#### EXERCISE DESCRIPTION:
Output all records verbatim.
####
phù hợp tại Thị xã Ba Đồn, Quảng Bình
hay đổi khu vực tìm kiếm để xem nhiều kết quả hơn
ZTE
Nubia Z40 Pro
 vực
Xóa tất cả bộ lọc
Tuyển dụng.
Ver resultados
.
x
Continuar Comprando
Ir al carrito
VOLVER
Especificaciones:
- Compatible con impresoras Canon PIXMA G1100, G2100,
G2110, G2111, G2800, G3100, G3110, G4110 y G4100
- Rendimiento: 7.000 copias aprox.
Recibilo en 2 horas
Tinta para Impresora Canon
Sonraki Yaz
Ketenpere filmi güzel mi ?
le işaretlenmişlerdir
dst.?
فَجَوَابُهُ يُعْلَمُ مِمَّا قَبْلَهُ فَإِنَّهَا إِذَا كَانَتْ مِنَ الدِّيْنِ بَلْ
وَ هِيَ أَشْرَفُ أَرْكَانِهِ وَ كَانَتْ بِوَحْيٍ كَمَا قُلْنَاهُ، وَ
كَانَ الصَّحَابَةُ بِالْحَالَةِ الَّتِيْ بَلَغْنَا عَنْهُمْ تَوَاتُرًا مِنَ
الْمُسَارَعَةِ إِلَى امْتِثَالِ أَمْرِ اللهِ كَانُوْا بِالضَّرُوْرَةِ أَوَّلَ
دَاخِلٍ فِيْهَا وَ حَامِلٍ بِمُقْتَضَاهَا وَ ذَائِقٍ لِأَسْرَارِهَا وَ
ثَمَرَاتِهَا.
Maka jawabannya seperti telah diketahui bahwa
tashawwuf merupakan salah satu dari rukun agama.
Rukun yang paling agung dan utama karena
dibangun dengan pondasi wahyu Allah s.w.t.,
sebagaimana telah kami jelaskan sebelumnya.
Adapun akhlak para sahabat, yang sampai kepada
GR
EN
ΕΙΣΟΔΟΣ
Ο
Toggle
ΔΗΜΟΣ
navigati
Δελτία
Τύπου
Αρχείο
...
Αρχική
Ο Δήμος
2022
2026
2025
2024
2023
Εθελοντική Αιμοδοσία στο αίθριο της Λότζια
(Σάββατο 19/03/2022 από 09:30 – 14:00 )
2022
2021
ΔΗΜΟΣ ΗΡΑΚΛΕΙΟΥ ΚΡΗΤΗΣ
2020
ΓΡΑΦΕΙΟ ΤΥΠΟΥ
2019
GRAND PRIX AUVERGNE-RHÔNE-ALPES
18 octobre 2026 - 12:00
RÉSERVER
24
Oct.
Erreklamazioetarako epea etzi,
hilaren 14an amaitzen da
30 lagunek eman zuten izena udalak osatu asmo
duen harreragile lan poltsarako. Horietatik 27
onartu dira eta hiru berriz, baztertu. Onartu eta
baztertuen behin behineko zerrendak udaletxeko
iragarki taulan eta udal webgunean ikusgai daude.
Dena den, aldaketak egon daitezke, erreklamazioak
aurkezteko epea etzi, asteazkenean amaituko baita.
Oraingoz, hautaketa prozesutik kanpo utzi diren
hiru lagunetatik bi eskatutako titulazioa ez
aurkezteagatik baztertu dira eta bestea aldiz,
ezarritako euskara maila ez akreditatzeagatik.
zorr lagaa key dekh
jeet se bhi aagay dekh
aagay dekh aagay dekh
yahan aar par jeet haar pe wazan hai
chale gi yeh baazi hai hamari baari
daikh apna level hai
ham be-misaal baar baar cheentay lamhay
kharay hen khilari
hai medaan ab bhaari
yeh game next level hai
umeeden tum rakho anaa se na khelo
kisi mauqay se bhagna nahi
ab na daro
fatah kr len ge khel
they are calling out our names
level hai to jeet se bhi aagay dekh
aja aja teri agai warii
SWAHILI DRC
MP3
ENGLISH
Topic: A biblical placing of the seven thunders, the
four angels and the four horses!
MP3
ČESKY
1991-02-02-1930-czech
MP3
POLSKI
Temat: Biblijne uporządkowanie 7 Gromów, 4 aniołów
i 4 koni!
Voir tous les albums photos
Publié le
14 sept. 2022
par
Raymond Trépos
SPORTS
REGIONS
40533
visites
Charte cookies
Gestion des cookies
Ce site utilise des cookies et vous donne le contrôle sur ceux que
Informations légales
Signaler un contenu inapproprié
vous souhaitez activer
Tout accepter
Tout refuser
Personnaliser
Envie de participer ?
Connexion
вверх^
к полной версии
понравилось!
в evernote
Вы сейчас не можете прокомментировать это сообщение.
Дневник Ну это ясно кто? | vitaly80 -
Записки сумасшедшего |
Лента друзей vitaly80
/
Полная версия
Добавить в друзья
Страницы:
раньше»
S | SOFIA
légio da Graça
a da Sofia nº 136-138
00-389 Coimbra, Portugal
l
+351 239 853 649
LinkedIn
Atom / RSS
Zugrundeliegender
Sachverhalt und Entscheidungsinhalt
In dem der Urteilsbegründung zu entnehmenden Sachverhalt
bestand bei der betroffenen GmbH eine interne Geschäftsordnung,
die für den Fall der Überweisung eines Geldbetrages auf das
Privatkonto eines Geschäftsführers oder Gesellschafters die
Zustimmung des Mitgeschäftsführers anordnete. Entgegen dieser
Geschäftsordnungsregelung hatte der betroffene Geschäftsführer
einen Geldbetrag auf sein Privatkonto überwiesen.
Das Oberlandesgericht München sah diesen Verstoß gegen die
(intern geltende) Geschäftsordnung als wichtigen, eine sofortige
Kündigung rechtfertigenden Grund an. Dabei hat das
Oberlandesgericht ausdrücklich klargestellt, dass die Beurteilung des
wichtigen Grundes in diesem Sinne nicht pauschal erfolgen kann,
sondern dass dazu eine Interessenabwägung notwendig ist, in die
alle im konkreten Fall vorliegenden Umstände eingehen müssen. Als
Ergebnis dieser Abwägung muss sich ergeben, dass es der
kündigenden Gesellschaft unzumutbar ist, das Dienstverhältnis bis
####
#### OUTPUT OF THE TASK:
phù hợp tại Thị xã Ba Đồn, Quảng Bình
hay đổi khu vực tìm kiếm để xem nhiều kết quả hơn
ZTE
Nubia Z40 Pro
 vực
Xóa tất cả bộ lọc
Tuyển dụng.
Ver resultados
.
x
Continuar Comprando
Ir al carrito
VOLVER
Especificaciones:
- Compatible con impresoras Canon PIXMA G1100, G2100,
G2110, G2111, G2800, G3100, G3110, G4110 y G4100
- Rendimiento: 7.000 copias aprox.
Recibilo en 2 horas
Tinta para Impresora Canon
Sonraki Yaz
Ketenpere filmi güzel mi ?
le işaretlenmişlerdir
dst.?
فَجَوَابُهُ يُعْلَمُ مِمَّا قَبْلَهُ فَإِنَّهَا إِذَا كَانَتْ مِنَ الدِّيْنِ بَلْ
وَ هِيَ أَشْرَفُ أَرْكَانِهِ وَ كَانَتْ بِوَحْيٍ كَمَا قُلْنَاهُ، وَ
كَانَ الصَّحَابَةُ بِالْحَالَةِ الَّتِيْ بَلَغْنَا عَنْهُمْ تَوَاتُرًا مِنَ
الْمُسَارَعَةِ إِلَى امْتِثَالِ أَمْرِ اللهِ كَانُوْا بِالضَّرُوْرَةِ أَوَّلَ
دَاخِلٍ فِيْهَا وَ حَامِلٍ بِمُقْتَضَاهَا وَ ذَائِقٍ لِأَسْرَارِهَا وَ
ثَمَرَاتِهَا.
Maka jawabannya seperti telah diketahui bahwa
tashawwuf merupakan salah satu dari rukun agama.
Rukun yang paling agung dan utama karena
dibangun dengan pondasi wahyu Allah s.w.t.,
sebagaimana telah kami jelaskan sebelumnya.
Adapun akhlak para sahabat, yang sampai kepada
GR
EN
ΕΙΣΟΔΟΣ
Ο
Toggle
ΔΗΜΟΣ
navigati
Δελτία
Τύπου
Αρχείο
...
Αρχική
Ο Δήμος
2022
2026
2025
2024
2023
Εθελοντική Αιμοδοσία στο αίθριο της Λότζια
(Σάββατο 19/03/2022 από 09:30 – 14:00 )
2022
2021
ΔΗΜΟΣ ΗΡΑΚΛΕΙΟΥ ΚΡΗΤΗΣ
2020
ΓΡΑΦΕΙΟ ΤΥΠΟΥ
2019
GRAND PRIX AUVERGNE-RHÔNE-ALPES
18 octobre 2026 - 12:00
RÉSERVER
24
Oct.
Erreklamazioetarako epea etzi,
hilaren 14an amaitzen da
30 lagunek eman zuten izena udalak osatu asmo
duen harreragile lan poltsarako. Horietatik 27
onartu dira eta hiru berriz, baztertu. Onartu eta
baztertuen behin behineko zerrendak udaletxeko
iragarki taulan eta udal webgunean ikusgai daude.
Dena den, aldaketak egon daitezke, erreklamazioak
aurkezteko epea etzi, asteazkenean amaituko baita.
Oraingoz, hautaketa prozesutik kanpo utzi diren
hiru lagunetatik bi eskatutako titulazioa ez
aurkezteagatik baztertu dira eta bestea aldiz,
ezarritako euskara maila ez akreditatzeagatik.
zorr lagaa key dekh
jeet se bhi aagay dekh
aagay dekh aagay dekh
yahan aar par jeet haar pe wazan hai
chale gi yeh baazi hai hamari baari
daikh apna level hai
ham be-misaal baar baar cheentay lamhay
kharay hen khilari
hai medaan ab bhaari
yeh game next level hai
umeeden tum rakho anaa se na khelo
kisi mauqay se bhagna nahi
ab na daro
fatah kr len ge khel
they are calling out our names
level hai to jeet se bhi aagay dekh
aja aja teri agai warii
SWAHILI DRC
MP3
ENGLISH
Topic: A biblical placing of the seven thunders, the
four angels and the four horses!
MP3
ČESKY
1991-02-02-1930-czech
MP3
POLSKI
Temat: Biblijne uporządkowanie 7 Gromów, 4 aniołów
i 4 koni!
Voir tous les albums photos
Publié le
14 sept. 2022
par
Raymond Trépos
SPORTS
REGIONS
40533
visites
Charte cookies
Gestion des cookies
Ce site utilise des cookies et vous donne le contrôle sur ceux que
Informations légales
Signaler un contenu inapproprié
vous souhaitez activer
Tout accepter
Tout refuser
Personnaliser
Envie de participer ?
Connexion
вверх^
к полной версии
понравилось!
в evernote
Вы сейчас не можете прокомментировать это сообщение.
Дневник Ну это ясно кто? | vitaly80 -
Записки сумасшедшего |
Лента друзей vitaly80
/
Полная версия
Добавить в друзья
Страницы:
раньше»
S | SOFIA
légio da Graça
a da Sofia nº 136-138
00-389 Coimbra, Portugal
l
+351 239 853 649
LinkedIn
Atom / RSS
Zugrundeliegender
Sachverhalt und Entscheidungsinhalt
In dem der Urteilsbegründung zu entnehmenden Sachverhalt
bestand bei der betroffenen GmbH eine interne Geschäftsordnung,
die für den Fall der Überweisung eines Geldbetrages auf das
Privatkonto eines Geschäftsführers oder Gesellschafters die
Zustimmung des Mitgeschäftsführers anordnete. Entgegen dieser
Geschäftsordnungsregelung hatte der betroffene Geschäftsführer
einen Geldbetrag auf sein Privatkonto überwiesen.
Das Oberlandesgericht München sah diesen Verstoß gegen die
(intern geltende) Geschäftsordnung als wichtigen, eine sofortige
Kündigung rechtfertigenden Grund an. Dabei hat das
Oberlandesgericht ausdrücklich klargestellt, dass die Beurteilung des
wichtigen Grundes in diesem Sinne nicht pauschal erfolgen kann,
sondern dass dazu eine Interessenabwägung notwendig ist, in die
alle im konkreten Fall vorliegenden Umstände eingehen müssen. Als
Ergebnis dieser Abwägung muss sich ergeben, dass es der
kündigenden Gesellschaft unzumutbar ist, das Dienstverhältnis bis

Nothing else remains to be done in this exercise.